[Exercise material]

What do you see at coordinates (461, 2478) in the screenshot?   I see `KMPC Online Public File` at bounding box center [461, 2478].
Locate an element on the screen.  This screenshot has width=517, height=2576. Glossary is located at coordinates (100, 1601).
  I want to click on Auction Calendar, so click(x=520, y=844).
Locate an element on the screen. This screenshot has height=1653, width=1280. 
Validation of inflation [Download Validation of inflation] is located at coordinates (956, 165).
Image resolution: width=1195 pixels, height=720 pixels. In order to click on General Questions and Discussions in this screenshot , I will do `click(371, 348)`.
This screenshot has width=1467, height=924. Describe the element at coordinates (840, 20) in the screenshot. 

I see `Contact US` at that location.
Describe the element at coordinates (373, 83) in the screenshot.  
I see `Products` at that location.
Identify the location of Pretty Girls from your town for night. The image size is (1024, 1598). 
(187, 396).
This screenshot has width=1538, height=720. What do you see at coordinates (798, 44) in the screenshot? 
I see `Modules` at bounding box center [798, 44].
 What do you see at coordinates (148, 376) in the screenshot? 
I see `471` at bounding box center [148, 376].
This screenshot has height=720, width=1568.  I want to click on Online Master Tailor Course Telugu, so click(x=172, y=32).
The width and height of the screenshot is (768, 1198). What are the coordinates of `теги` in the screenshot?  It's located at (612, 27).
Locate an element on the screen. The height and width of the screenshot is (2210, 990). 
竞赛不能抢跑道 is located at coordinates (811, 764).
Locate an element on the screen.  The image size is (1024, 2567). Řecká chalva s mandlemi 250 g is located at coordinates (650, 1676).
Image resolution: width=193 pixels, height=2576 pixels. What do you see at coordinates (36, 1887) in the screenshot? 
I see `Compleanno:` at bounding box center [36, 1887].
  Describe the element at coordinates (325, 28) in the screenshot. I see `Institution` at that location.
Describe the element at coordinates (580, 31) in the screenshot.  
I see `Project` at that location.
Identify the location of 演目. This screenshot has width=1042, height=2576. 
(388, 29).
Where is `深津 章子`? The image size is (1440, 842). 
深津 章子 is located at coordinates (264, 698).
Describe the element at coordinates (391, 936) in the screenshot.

[/Exercise material]

§ Your goal: Recopy the entries above in their entirety, exactly.

§ Task response:
What do you see at coordinates (461, 2478) in the screenshot?   I see `KMPC Online Public File` at bounding box center [461, 2478].
Locate an element on the screen.  This screenshot has width=517, height=2576. Glossary is located at coordinates (100, 1601).
  I want to click on Auction Calendar, so click(x=520, y=844).
Locate an element on the screen. This screenshot has height=1653, width=1280. 
Validation of inflation [Download Validation of inflation] is located at coordinates (956, 165).
Image resolution: width=1195 pixels, height=720 pixels. In order to click on General Questions and Discussions in this screenshot , I will do `click(371, 348)`.
This screenshot has width=1467, height=924. Describe the element at coordinates (840, 20) in the screenshot. 

I see `Contact US` at that location.
Describe the element at coordinates (373, 83) in the screenshot.  
I see `Products` at that location.
Identify the location of Pretty Girls from your town for night. The image size is (1024, 1598). 
(187, 396).
This screenshot has width=1538, height=720. What do you see at coordinates (798, 44) in the screenshot? 
I see `Modules` at bounding box center [798, 44].
 What do you see at coordinates (148, 376) in the screenshot? 
I see `471` at bounding box center [148, 376].
This screenshot has height=720, width=1568.  I want to click on Online Master Tailor Course Telugu, so click(x=172, y=32).
The width and height of the screenshot is (768, 1198). What are the coordinates of `теги` in the screenshot?  It's located at (612, 27).
Locate an element on the screen. The height and width of the screenshot is (2210, 990). 
竞赛不能抢跑道 is located at coordinates (811, 764).
Locate an element on the screen.  The image size is (1024, 2567). Řecká chalva s mandlemi 250 g is located at coordinates (650, 1676).
Image resolution: width=193 pixels, height=2576 pixels. What do you see at coordinates (36, 1887) in the screenshot? 
I see `Compleanno:` at bounding box center [36, 1887].
  Describe the element at coordinates (325, 28) in the screenshot. I see `Institution` at that location.
Describe the element at coordinates (580, 31) in the screenshot.  
I see `Project` at that location.
Identify the location of 演目. This screenshot has width=1042, height=2576. 
(388, 29).
Where is `深津 章子`? The image size is (1440, 842). 
深津 章子 is located at coordinates (264, 698).
Describe the element at coordinates (391, 936) in the screenshot.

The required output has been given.